(Task instructions)
Copy out word for word the line with "Enfin dans la catégories des" and the lines that follow it in the listing below, up to the final one.

(Material for this task)
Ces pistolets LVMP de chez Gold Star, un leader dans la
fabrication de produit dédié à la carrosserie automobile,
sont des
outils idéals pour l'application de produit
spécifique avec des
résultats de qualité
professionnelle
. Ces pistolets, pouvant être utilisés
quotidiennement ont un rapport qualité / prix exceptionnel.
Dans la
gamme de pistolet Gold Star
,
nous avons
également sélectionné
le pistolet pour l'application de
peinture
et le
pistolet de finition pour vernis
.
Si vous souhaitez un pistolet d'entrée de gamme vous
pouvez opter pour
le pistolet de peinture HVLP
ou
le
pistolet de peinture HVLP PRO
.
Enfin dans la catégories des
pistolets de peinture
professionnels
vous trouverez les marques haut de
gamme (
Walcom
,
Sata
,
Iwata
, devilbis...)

(Result of the exercise)
Enfin dans la catégories des
pistolets de peinture
professionnels
vous trouverez les marques haut de
gamme (
Walcom
,
Sata
,
Iwata
, devilbis...)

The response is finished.